Faire travailler son salarié hors des locaux de l’entreprise grâce aux nouvelles technologies ? Une façon différente d’organiser le travail qui présente plusieurs avantages pour l’entreprise. Mais pour le mettre en place, plusieurs règles sont à respecter dont certaines viennent d’ailleurs d’être simplifiées par les ordonnances de la loi Travail de septembre 2017.

Qu’est-ce que le télétravail ?

Selon le Code du travail, le télétravail est une forme d'organisation où les tâches professionnelles qui auraient pu être exécutées dans les locaux de l'entreprise sont effectuées par le salarié hors de ces locaux de façon volontaire en utilisant les technologies de l'information et de la communication. Concrètement, cela signifie que le travail peut être réalisé au domicile du salarié ou dans un espace de coworking par exemple, grâce à Internet, au téléphone mobile, alors qu’il aurait pu être réalisé dans l’entreprise. Cette organisation ne peut se mettre en place que si le salarié et l’employeur sont d’accord.

Quels bénéfices pour votre entreprise ?

Les avantages de faire télétravailler le salarié sont nombreux. D’abord, passant moins de temps dans les transports et pouvant mieux équilibrer vie personnelle et professionnelle, celui-ci est plus performant ! De l’ordre de 5 à 30 % selon les études. Moins distrait par ses collègues et les pauses café, il est plus efficace. Le télétravail permet aussi une baisse de l’absentéisme et du turn-over, le salarié étant moins stressé et plus motivé. Enfin, des économies sont réalisables pour l’entreprise, liées à la location de l’espace de travail, aux coûts de transport...

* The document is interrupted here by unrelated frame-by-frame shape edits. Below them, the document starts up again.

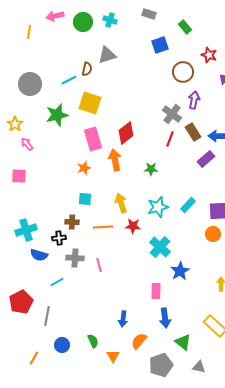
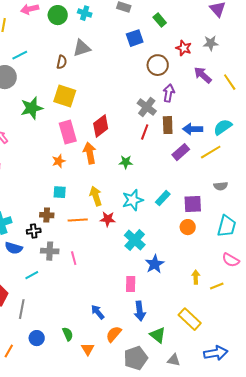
cyan line: (69, 80) -> (20, 55), moved
brown rectangle: (193, 132) -> (168, 125), turned 30
blue arrow: (123, 319) -> (98, 312), turned 133

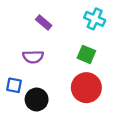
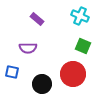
green square: (86, 54) -> (83, 46), moved
black circle: (37, 99) -> (42, 84), moved

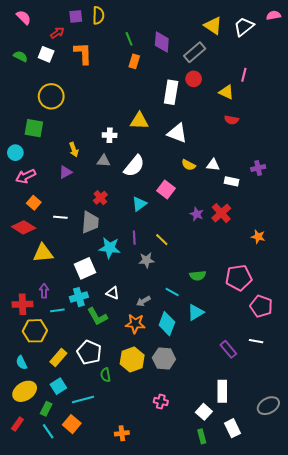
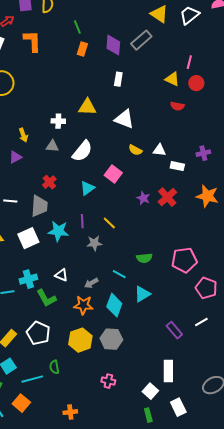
purple diamond: (162, 42) -> (113, 45), moved
red circle: (194, 79) -> (196, 83), moved
white rectangle: (171, 92) -> (118, 79), size x0.6
orange star: (258, 237) -> (207, 196), moved, size x1.6
white square: (85, 268) -> (28, 238), moved
white line: (256, 341) -> (201, 322), turned -40
green semicircle: (106, 375) -> (54, 367), moved

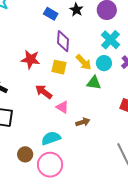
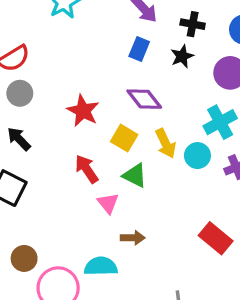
blue rectangle: (51, 14) -> (139, 49), turned 64
purple diamond: (63, 41) -> (144, 99), turned -60
green triangle: (94, 83) -> (135, 175), moved
cyan semicircle: (51, 138) -> (101, 266), moved

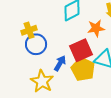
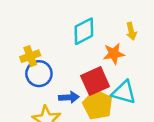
blue arrow: (60, 63) -> (69, 97), turned 56

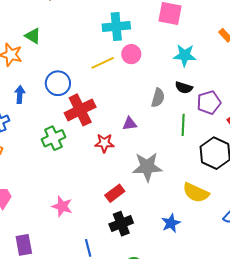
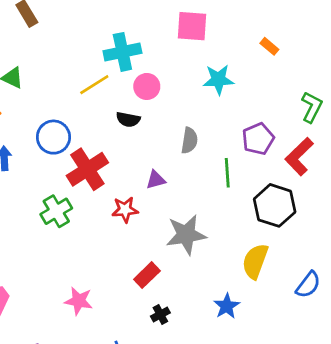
yellow line: (103, 63) -> (94, 85), moved
black semicircle: (184, 88) -> (128, 119), moved
yellow semicircle: (196, 193) -> (255, 261), turned 92
black cross: (121, 224) -> (160, 315), size x0.6

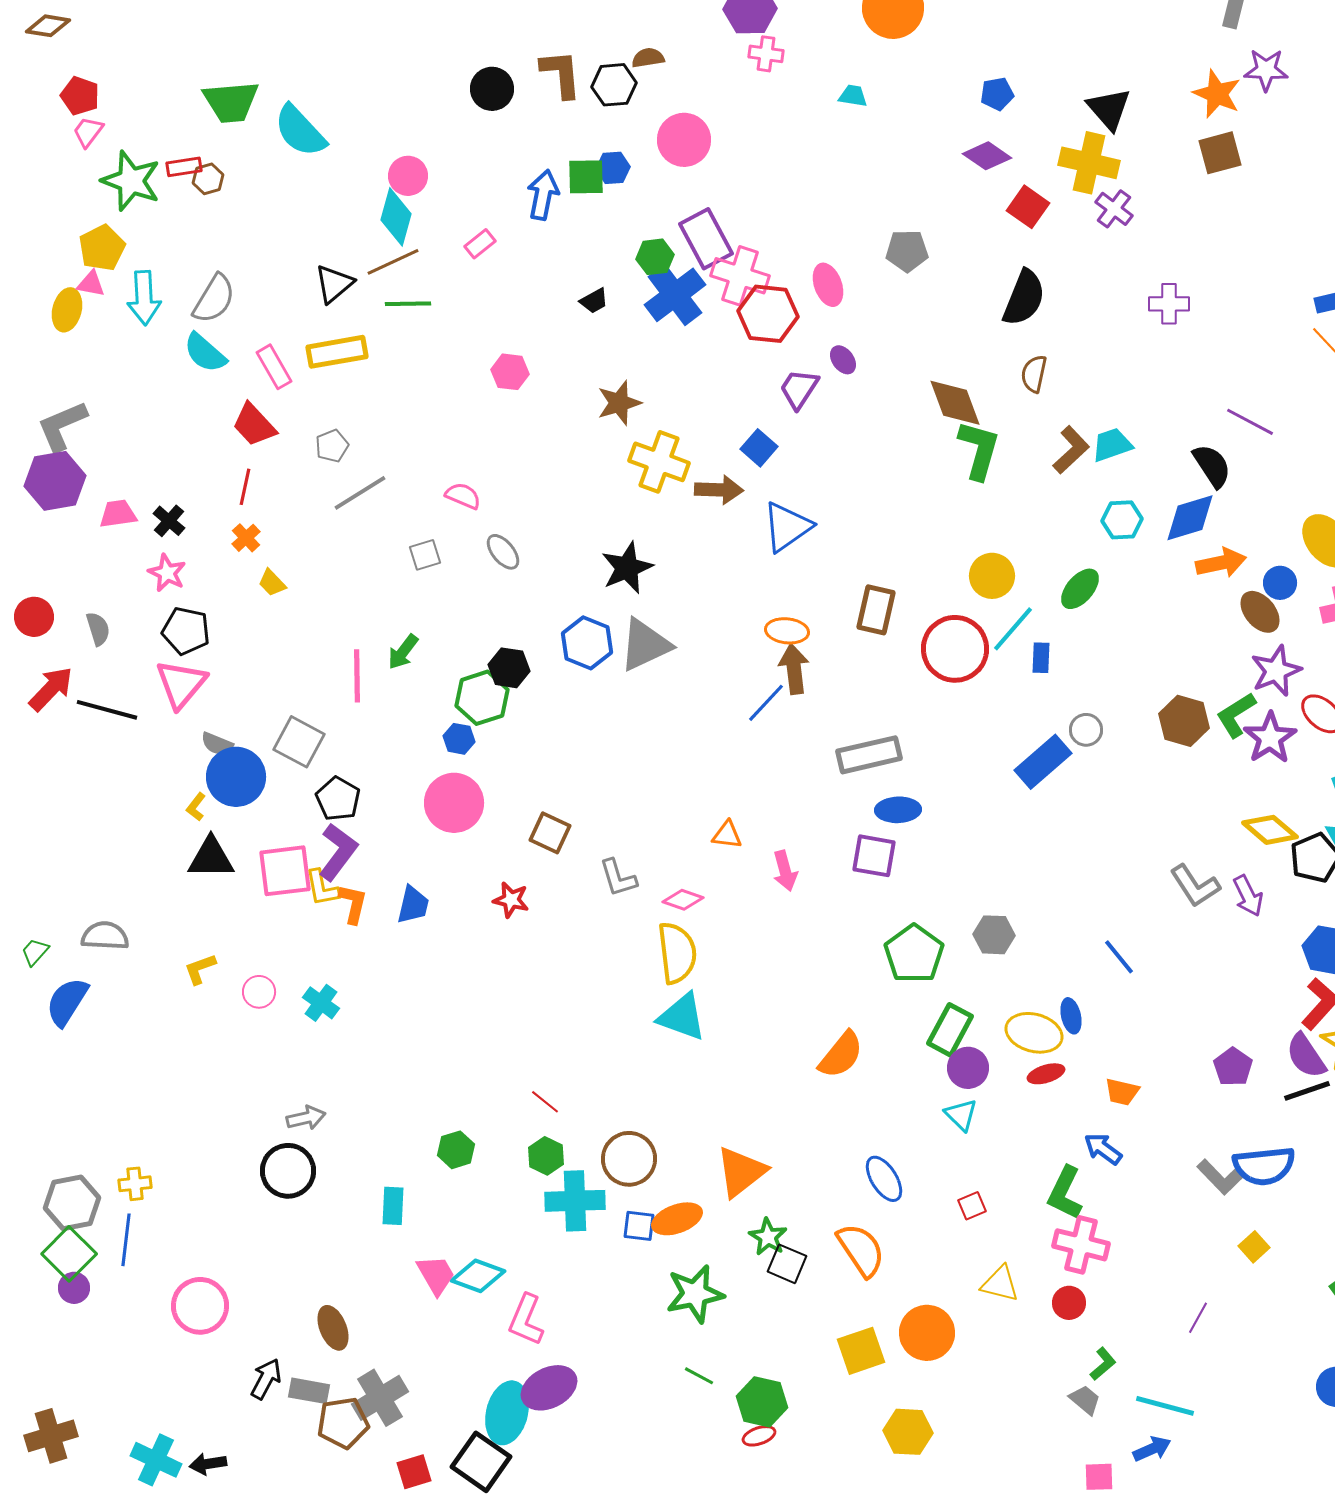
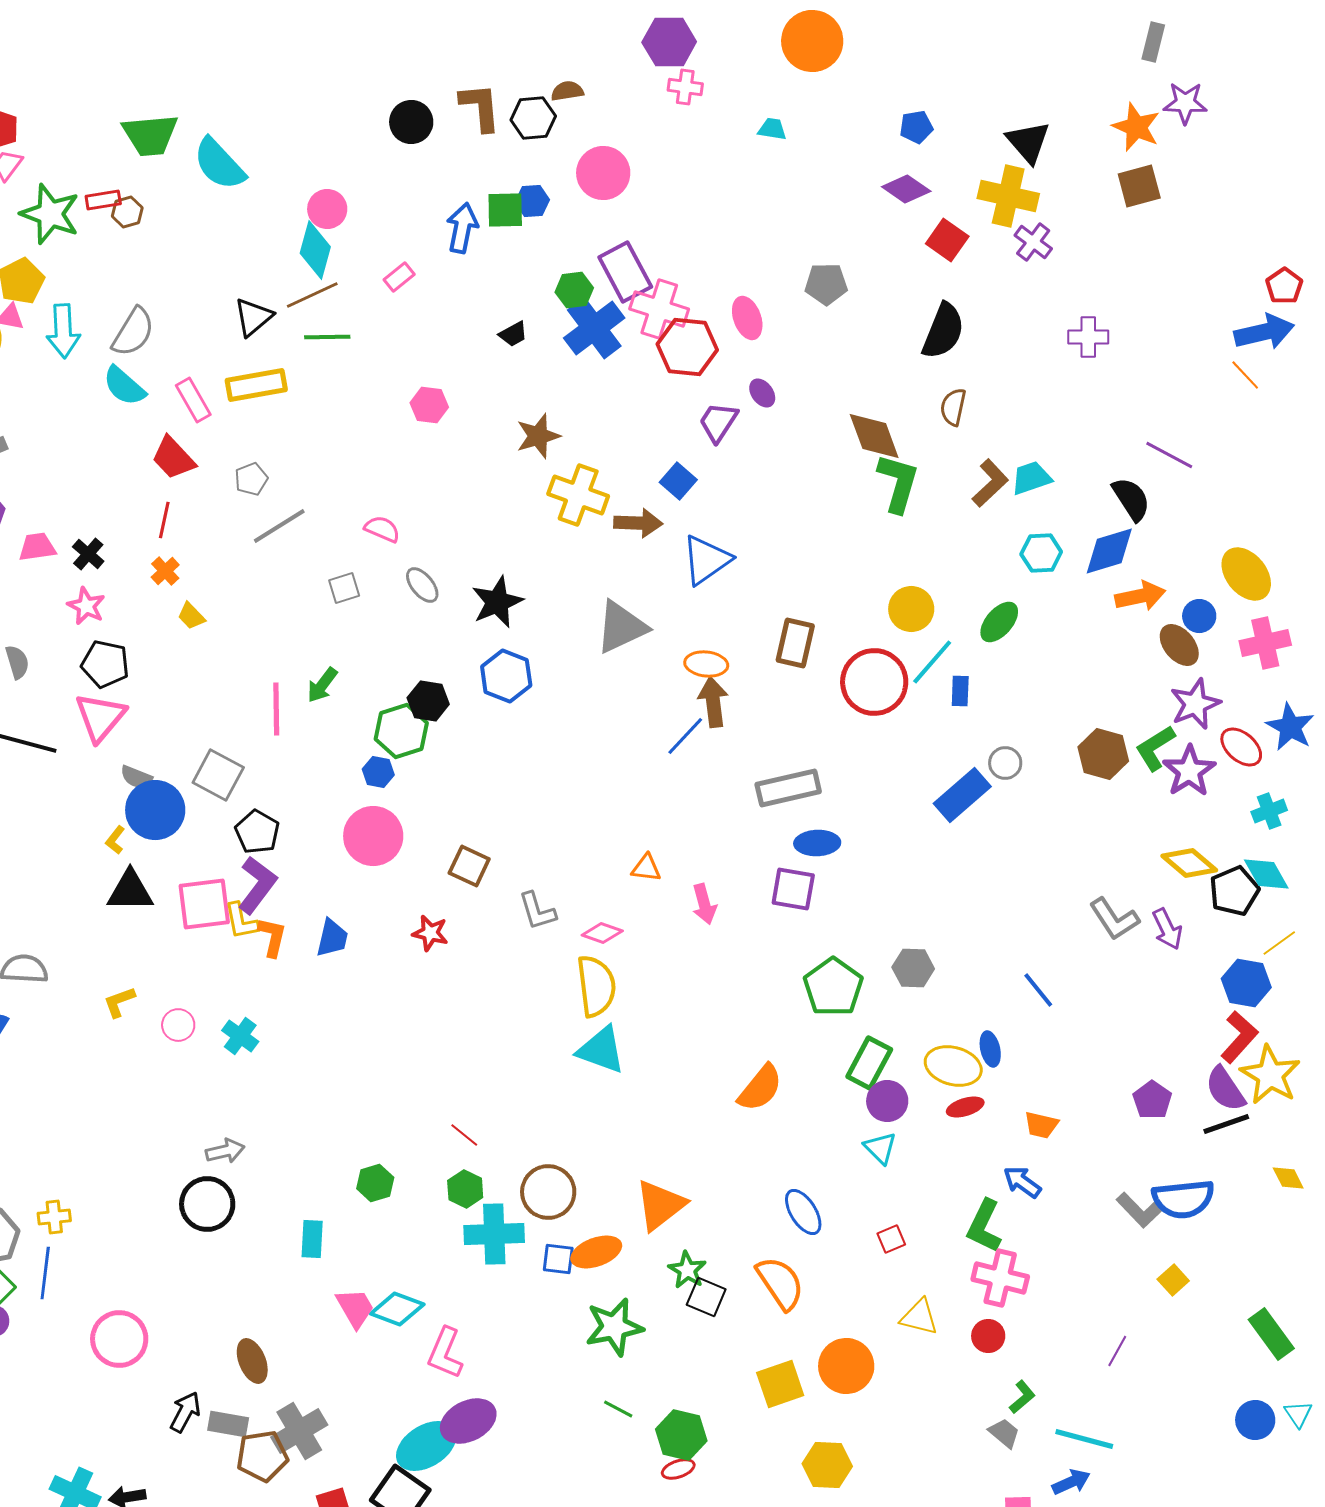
black star: (627, 568) -> (497, 602), moved
gray triangle: (645, 645) -> (621, 627), moved
cyan ellipse: (507, 1413) -> (426, 1446), turned 44

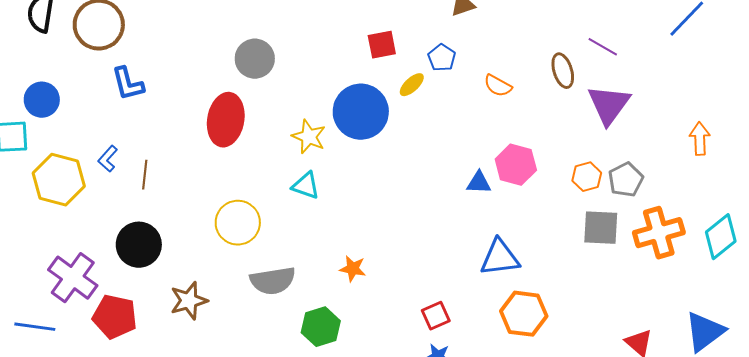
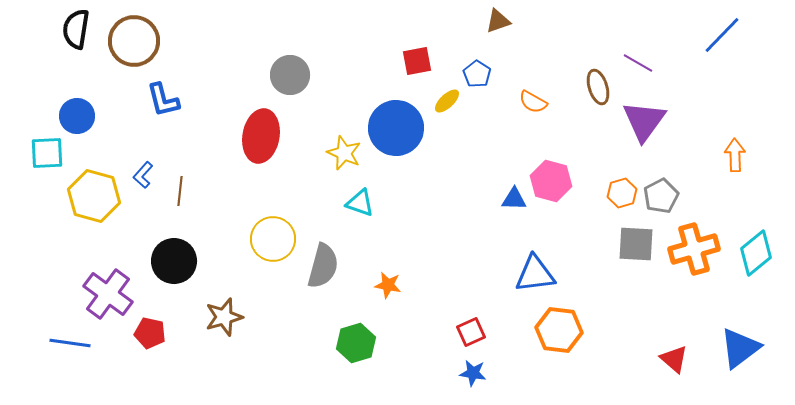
cyan triangle: (306, 186) -> (360, 203), moved
gray semicircle: (273, 281) -> (323, 266), moved, turned -66
red pentagon: (115, 317) -> (150, 333), size x0.7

Comment mettre en pratique le télétravail ?

Depuis septembre 2017, le télétravail n’a plus à être prévu dans le contrat de travail ni faire l’objet de jours fixes. Il peut être mis en œuvre de façon ponctuelle sur simple accord formalisé par tout moyen, ou, s’il est régulier, via un accord collectif (ou à défaut une charte élaborée par l'employeur après avis du Comité social économique s'il existe).

Cet accord précise les conditions de passage en télétravail et celles du retour à la normale,  les modalités d'acceptation par le salarié des conditions de mise en œuvre du télétravail, les modalités de contrôle du temps de travail ou de régulation de la charge de travail ou encore la détermination des plages horaires durant lesquelles vous pouvez contacter le salarié.

Si vous refusez une demande de télétravail à votre salarié, votre réponse doit désormais être motivée, ce qui n’était pas le cas jusqu’à la loi Travail de septembre 2017. 

Quelles sont vos obligations en tant qu’employeur ?

Le télétravailleur est un salarié comme les autres. Il dispose des mêmes droits, tels que l'accès à la formation, la participation aux élections professionnelles, etc.

Vous avez en outre l’obligation de l’informer sur l’usage des équipements informatiques, sur sa possibilité de reprendre un poste sans télétravail qui correspond à ses compétences, et de convenir avec lui d’un entretien annuel sur ses conditions d'activité. En revanche, vous n'avez plus à prendre en charge les coûts liés à l'exercice du télétravail (matériels, logiciels, abonnements, maintenance...), comme c'était le cas auparavant.

À noter : si un accident survenait sur le lieu et pendant les horaires d’exercice du télétravail, celui-ci est présumé être un accident de travail.